Wesley fervently called for individual salvation and thousands upon thousands came to the Lord. But while emphasizing the need for "the new birth," Wesley never failed to mention the consequent responsibility for relief and social reform. His simple lifestyle and concern for slaves and the poor coupled with his evangelistic message produced radical changes in English society. In 1928 Archbishop Davidson, after pronouncing Wesley "One of the greatest Englishmen who ever lived", declared that, it was "not too much to say that Wesley practically changed the outlook and even the character of the English nation." And even secular historians point out that the social reforms coming out of the Wesleyan revival saved England from its own version of the French Revolution. Wesley brought an element of stability to the poor in society with the result they were less attracted by the godless revolutionary ideas which came across the English Channel.
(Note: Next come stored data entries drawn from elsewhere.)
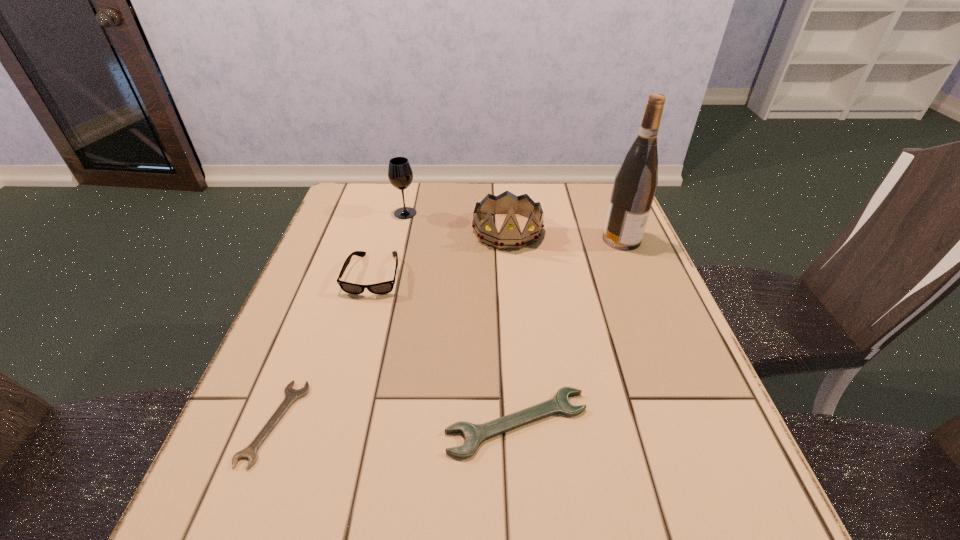 This screenshot has height=540, width=960. Identify the location of the tallest object. (635, 183).

Locate an element on the screen. wine bottle is located at coordinates (635, 183).

The image size is (960, 540). Find the location of `wineglass`. wineglass is located at coordinates (400, 174).

This screenshot has height=540, width=960. What are the coordinates of `the third tallest object` in the screenshot? It's located at (510, 236).

This screenshot has width=960, height=540. I want to click on the fourth tallest object, so point(386,287).

Where is `the fourth farthest object`? the fourth farthest object is located at coordinates (386, 287).

Locate an element on the screen. the right wrench is located at coordinates (474, 434).

Locate an element on the screen. Image resolution: width=960 pixels, height=540 pixels. the taller wrench is located at coordinates (474, 434).

Locate an element on the screen. The image size is (960, 540). the shortest object is located at coordinates (291, 395).

Identify the location of the left wrench. (291, 395). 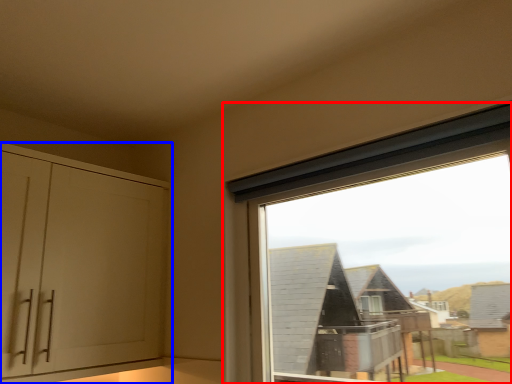 Question: Among these objects, which one is farthest to the camera, window (highlighted by a red box) or cabinetry (highlighted by a blue box)?

Choices:
 (A) window
 (B) cabinetry

Answer: (B) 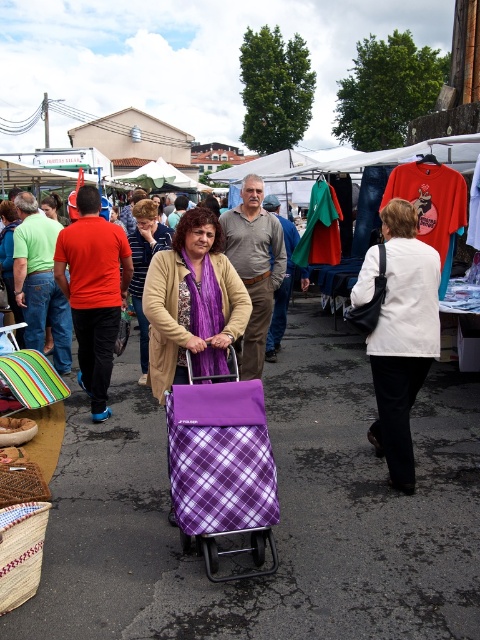 You are standing at the entrance of the market and see both the purple plaid fabric cart at center and the purple plaid shopping cart at center. Which one is positioned to the right of the other?

The purple plaid fabric cart at center is positioned to the right of the purple plaid shopping cart at center.

In the scene shown: You are at the market and see the purple plaid bag at center and the purple plaid cart at center. Which one is wider?

The purple plaid bag at center is wider than the purple plaid cart at center according to the description.

You are standing at the entrance of the market and want to find the purple plaid fabric cart at center. According to the coordinates provided in the scene description, in which direction should you walk to reach it?

The purple plaid fabric cart at center is located at coordinates point (222, 465). Since the x and y values are both above 0.5, you should walk towards the upper right direction to reach it.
J.Wesley Bready wrote in England: Before and After Wesley: The Evangelical Revival and Social Reform that half a century before the French Revolution had fanned Europe into a raging and consuming blaze. Wesley taught the mighty doctrines of Liberty, Equality and Fraternity but on vastly different basis than the French philosophers and revolutionaries. He taught Liberty from sin, misery and death, through the regenerating power of the living Carpenter of Nazareth, the Saviour of men; he taught the spiritual Equality of miners and kings, both being sinners equally in need of grace and both immortal souls equally precious to their Maker. He taught the Fraternity of all mankind, independent of colour or race.
Wesley was an extraordinary Christian living in extraordinary times, who was not afraid to exemplify the Beatitude, " Let your light shine before men, that they may see your good deeds and praise your Father in heaven" (Matt. 5: 16).